Not too long ago, the Texas Education Agency figured out that HISD didn’t pass the sniff test and launched an audit into the way the district counts its dropouts. Last month, state officials announced they had found enough deception and incompetence to lower the state ratings of 15 Houston schools.

The national media have loved the story as much as you’d expect, considering Houston’s former superintendent (Rod Paige) now leads the U.S. Department of Education. (There’s a fellow named Bush who gets mentioned a lot, too.) The New York Times has written about Houston dropouts at least seven times in the last couple months, twice in front-page stories.

But one thing’s been lost in all the attention. Houston isn’t the exception. It’s more like the rule.

“It’s a real mess,” said Jay Smink, executive director of the National Dropout Prevention Center. “Houston is certainly not unique.”

I’m not saying that everyone commits fraud on the same scale that’s alleged in Houston. I am saying, though, that if you want to know the size of a school’s dropout problem, the number it reports as its official dropout rate is often one of the worst places to start.

“As honest as they all want to be, I think most states have problems with what they report,” Dr. Smink said.

Why does an accurate dropout rate matter? (Aside from the old-fashioned value of honesty.) For one thing, it’s hard to tell if things are getting better if we don’t know how many dropouts there are to start with. For another, every Texas high school’s state rating is based in part on its dropout rate. Too many dropouts and a school’s rating drops.

That creates a laudable incentive for schools to get their dropout rates down. They can do this by keeping more kids in school – or they can do it by playing with records until they produce a number that seems low enough for comfort.

Take Dallas, for instance. DISD’s official dropout rate is 1.1 percent. In 2001-02, it enrolled 15,097 freshmen and just 6,307 seniors.

I wonder what Aristotle would do with that one.

Kimball High School’s records show it enrolled 677 freshmen and only 252 seniors. The total number of dropouts at Kimball in 2000-01, the most recent year available? One.

The previous year? Zero.

Unlike state tests – which are written and graded by people far away from campus – dropout rates are reported by schools. They’re, shall we say, “flexible.”

State policy requires schools to assign a special code to every kid who leaves school. Kids who get assigned certain codes are counted as dropouts. But there are other codes that mean kids can disappear without counting against the school’s record.

Sometimes, that’s legitimate. If a kid transfers to a private school, for instance, he obviously isn’t a dropout. But many schools have figured out that certain codes can be abused. That was the problem in Houston.

And I’d bet you $20 that if TEA started auditing schools elsewhere, it’d find that’s the problem around the state.

Check for yourself: Go to the TEA Web site (www.tea.state.tx.us) and look up something called an AEIS report for your school or your district. That’ll give you all the numbers you need to run your own rough comparison. It’s certainly not an exact measure, but a wide gap should tell you something about your school’s ability to keep hold of its students.

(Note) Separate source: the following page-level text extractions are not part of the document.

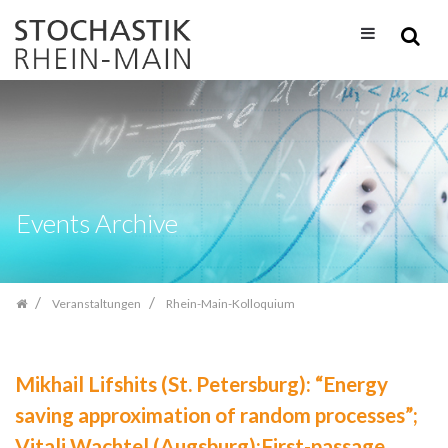
Zum
Inhalt
springen
Events Archive
Veranstaltungen
Rhein-Main-Kolloquium
Mikhail Lifshits (St. Petersburg): “Energy
saving approximation of random processes”;
Vitali Wachtel (Augsburg):First-passage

In 2001-02, Texas schools enrolled 364,270 freshmen – and 225,756 seniors. The state’s official annual dropout rate: 1 percent.

No matter how you slice those numbers, they don’t end up with a legitimate 1 percent dropout rate.

To be fair to Texas, you can find the same problems elsewhere. I called around to a few randomly chosen states, and they all reported annual dropout rates of 2 percent or 3 percent – lower than what their enrollment figures would suggest. “Every state reports numbers that are too low,” Dr. Smink said.

Want evidence of how widespread the fudging is? In 1988, before the state developed the rating system it uses to judge schools, Texas’ annual dropout rate was 6.7 percent. Last year, it was 1 percent.

That would seem to indicate Texas has eliminated about 85 percent of its dropout problem in a little over a decade.

Anyone who believes that is welcome to head to eBay, where I’m offering a tremendous deal on the Brooklyn Bridge.